The Department of Defense’s plan to defeat the Islamic State, as directed by President Trump to Secretary of Defense James Mattis to prepare over a month ago, is complete and ready for the President.
The plan reportedly reflects the rapidly changing conditions on the ground in Iraq and Syria against ISIS, where the terrorist group’s territory continues to shrink from encroaching armed groups, according to the Associated Press.
While the eventual military defeat of ISIS seems all but assured, the Pentagon has remained cautiously optimistic, acknowledging the complex political situation that will endure well beyond regaining the ground held by the terrorist group since 2014.
As the Iraqi army continues to deteriorate ISIS strongholds in Mosul and around northern Iraq, CENTCOM commander General Joseph Votel says that more forces will be needed to complete the ouster of the Islamic State from Syria.

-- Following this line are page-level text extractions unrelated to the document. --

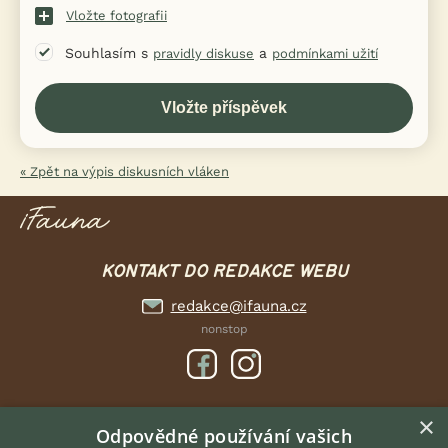
Vložte fotografii
Souhlasím s
a
pravidly diskuse
podmínkami užití
« Zpět na výpis diskusních vláken
KONTAKT DO REDAKCE WEBU
redakce@ifauna.cz
nonstop
×
DOMOVSKÁ STRÁNKA
Odpovědné používání vašich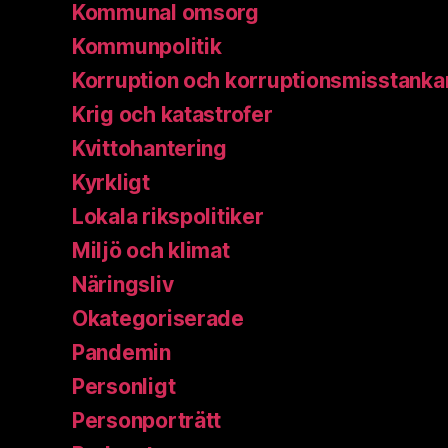
Kommunal omsorg
Kommunpolitik
Korruption och korruptionsmisstanka
Krig och katastrofer
Kvittohantering
Kyrkligt
Lokala rikspolitiker
Miljö och klimat
Näringsliv
Okategoriserade
Pandemin
Personligt
Personporträtt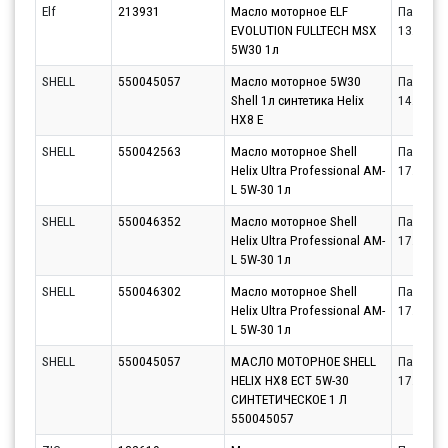
Elf
213931
Масло моторное ELF
Партнёр
EVOLUTION FULLTECH MSX
13.08.20
5W30 1л
SHELL
550045057
Масло моторное 5W30
Партнёр
Shell 1л синтетика Helix
14.08.20
HX8 E
SHELL
550042563
Масло моторное Shell
Партнёр
Helix Ultra Professional AM-
17.08.20
L 5W-30 1л
SHELL
550046352
Масло моторное Shell
Партнёр
Helix Ultra Professional AM-
17.08.20
L 5W-30 1л
SHELL
550046302
Масло моторное Shell
Партнёр
Helix Ultra Professional AM-
17.08.20
L 5W-30 1л
SHELL
550045057
МАСЛО МОТОРНОЕ SHELL
Партнёр
HELIX HX8 ECT 5W-30
17.08.20
СИНТЕТИЧЕСКОЕ 1 Л
550045057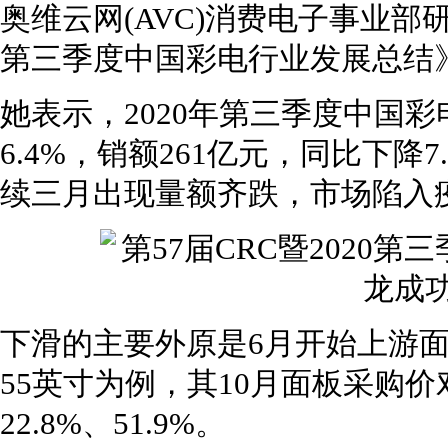
奥维云网(AVC)消费电子事业部
第三季度中国彩电行业发展总结
她表示，2020年第三季度中国彩
6.4%，销额261亿元，同比下降7
续三月出现量额齐跌，市场陷入
下滑的主要外原是6月开始上游面
55英寸为例，其10月面板采购
22.8%、51.9%。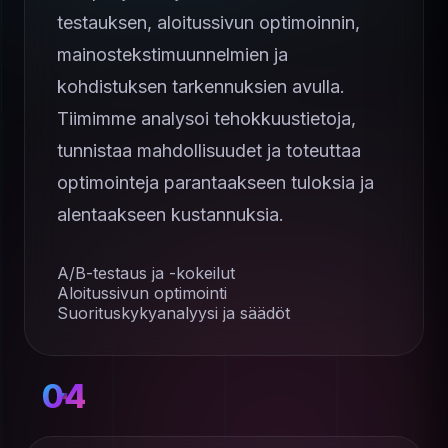
testauksen, aloitussivun optimoinnin,
mainostekstimuunnelmien ja
kohdistuksen tarkennuksien avulla.
Tiimimme analysoi tehokkuustietoja,
tunnistaa mahdollisuudet ja toteuttaa
optimointeja parantaakseen tuloksia ja
alentaakseen kustannuksia.
A/B-testaus ja -kokeilut
Aloitussivun optimointi
Suorituskykyanalyysi ja säädöt
04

Votel says the vast majority of the ground forces should remain as Arab and Kurdish fighters, but that more American forces may be needed to augment the coalition of militia and rebel groups. Currently there are around 500 Special Operations Forces reportedly inside Syria, where they are training and advising Syrian fighters.

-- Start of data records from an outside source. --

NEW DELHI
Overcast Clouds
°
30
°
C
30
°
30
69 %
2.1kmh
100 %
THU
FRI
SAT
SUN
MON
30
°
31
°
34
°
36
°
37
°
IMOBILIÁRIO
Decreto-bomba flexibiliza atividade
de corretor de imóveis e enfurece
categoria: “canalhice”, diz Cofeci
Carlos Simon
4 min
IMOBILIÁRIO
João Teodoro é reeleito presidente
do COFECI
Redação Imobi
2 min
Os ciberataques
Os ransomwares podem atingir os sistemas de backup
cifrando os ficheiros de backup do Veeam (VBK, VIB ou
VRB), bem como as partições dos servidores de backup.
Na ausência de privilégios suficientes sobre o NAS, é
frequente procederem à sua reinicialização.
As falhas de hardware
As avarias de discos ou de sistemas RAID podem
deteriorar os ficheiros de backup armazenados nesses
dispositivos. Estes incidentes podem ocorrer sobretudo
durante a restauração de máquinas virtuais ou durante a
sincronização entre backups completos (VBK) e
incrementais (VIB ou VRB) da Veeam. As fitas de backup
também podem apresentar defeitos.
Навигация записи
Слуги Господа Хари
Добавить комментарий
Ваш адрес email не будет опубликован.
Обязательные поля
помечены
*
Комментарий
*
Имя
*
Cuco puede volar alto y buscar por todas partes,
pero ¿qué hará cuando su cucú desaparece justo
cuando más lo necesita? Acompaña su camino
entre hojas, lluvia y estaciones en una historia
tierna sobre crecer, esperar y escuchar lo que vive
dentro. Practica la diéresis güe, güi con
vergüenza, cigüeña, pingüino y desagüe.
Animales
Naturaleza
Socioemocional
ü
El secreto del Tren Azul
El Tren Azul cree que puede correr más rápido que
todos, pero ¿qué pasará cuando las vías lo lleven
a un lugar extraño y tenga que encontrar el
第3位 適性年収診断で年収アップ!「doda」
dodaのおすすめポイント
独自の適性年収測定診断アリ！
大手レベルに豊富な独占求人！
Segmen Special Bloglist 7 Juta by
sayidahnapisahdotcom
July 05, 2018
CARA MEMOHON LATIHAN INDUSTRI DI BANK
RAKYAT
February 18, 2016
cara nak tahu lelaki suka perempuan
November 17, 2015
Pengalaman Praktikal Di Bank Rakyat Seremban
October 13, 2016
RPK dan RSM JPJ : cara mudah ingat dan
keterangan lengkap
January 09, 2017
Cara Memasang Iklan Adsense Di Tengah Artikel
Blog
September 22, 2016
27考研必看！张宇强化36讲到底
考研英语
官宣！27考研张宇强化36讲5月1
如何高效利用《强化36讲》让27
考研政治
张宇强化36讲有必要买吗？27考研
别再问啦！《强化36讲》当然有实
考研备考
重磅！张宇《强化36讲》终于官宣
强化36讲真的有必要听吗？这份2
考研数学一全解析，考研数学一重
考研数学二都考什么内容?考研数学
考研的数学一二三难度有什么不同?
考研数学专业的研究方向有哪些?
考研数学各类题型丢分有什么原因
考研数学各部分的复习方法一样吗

American air strikes and fire support have been the decisive edge for the opposition groups inside Syria fighting the Islamic State. As the Assad regime regains its footing and momentum against its own opposition groups, its Russian-backed forces will eventually come into contact with American and Turkish-backed rebel groups.

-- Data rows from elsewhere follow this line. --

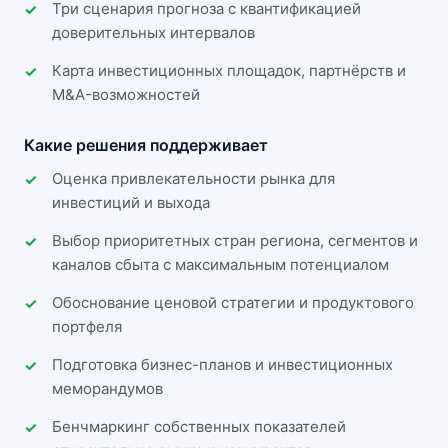
Три сценария прогноза с квантификацией
доверительных интервалов
Карта инвестиционных площадок, партнёрств и
M&A-возможностей
Какие решения поддерживает
Оценка привлекательности рынка для
инвестиций и выхода
Выбор приоритетных стран региона, сегментов и
каналов сбыта с максимальным потенциалом
Обоснование ценовой стратегии и продуктового
портфеля
Подготовка бизнес-планов и инвестиционных
меморандумов
Бенчмаркинг собственных показателей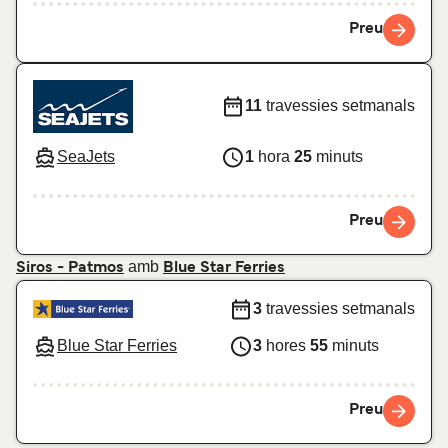
Preu
11
travessies setmanals
SeaJets
1
hora
25
minuts
Preu
amb
Siros - Patmos
Blue Star Ferries
3
travessies setmanals
Blue Star Ferries
3
hores
55
minuts
Preu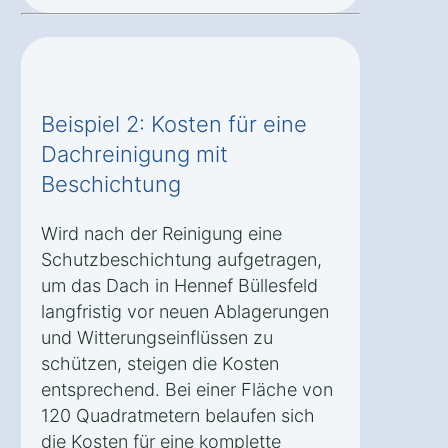
Beispiel 2: Kosten für eine
Dachreinigung mit
Beschichtung
Wird nach der Reinigung eine
Schutzbeschichtung aufgetragen,
um das Dach in Hennef Büllesfeld
langfristig vor neuen Ablagerungen
und Witterungseinflüssen zu
schützen, steigen die Kosten
entsprechend. Bei einer Fläche von
120 Quadratmetern belaufen sich
die Kosten für eine komplette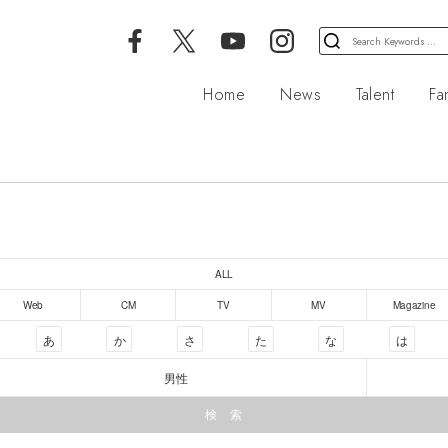
検
索
対
Home
News
Talent
Fa
象:
ALL
Web
CM
TV
MV
Magazine
あ
か
さ
た
な
は
男性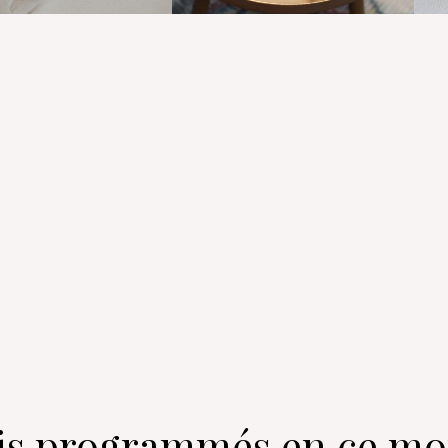
uris programmés en ce m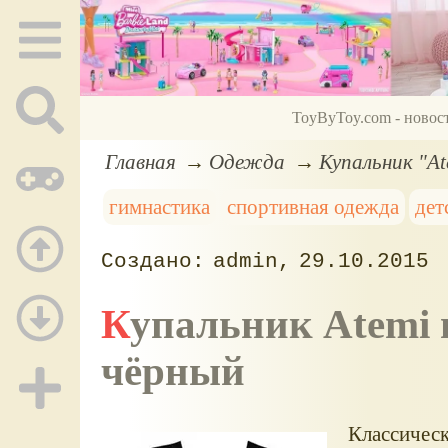
ToyByToy.com - новос
Главная
Одежда
Купальник "At
гимнастика
спортивная одежда
дет
admin
29.10.2015
Купальник Atemi гимнастический, хлопок,
чёрный
Классическ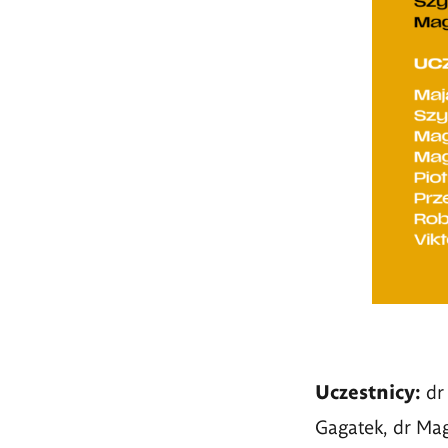
Uczestnicy:
dr 
Gagatek, dr Mag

Recent fighting around the city of al-Bab in Northern Syria can attest to the complicated structure of opposition groups and their foreign supporters. Turkish-backed Free Syrian Army rebels there have engaged American-backed Syrian Defense Forces (SDF) in addition to their ongoing fight against the Assad regime.
As Assad forces advance from the south, and SDF forces remain to the east of al-Bab, Turkey has said its rebel groups will not be able to proceed east to assist in the capture of Raqqa, the de facto capital of the Islamic State.
If the U.S. plan to accelerate operations against the Islamic State in Syria are to include more U.S. troops and support, it will need to address the inevitable reality what a post-ISIS Syria will look like, and if the goal is ultimately, as President Trump has said, to simply “obliterate” ISIS.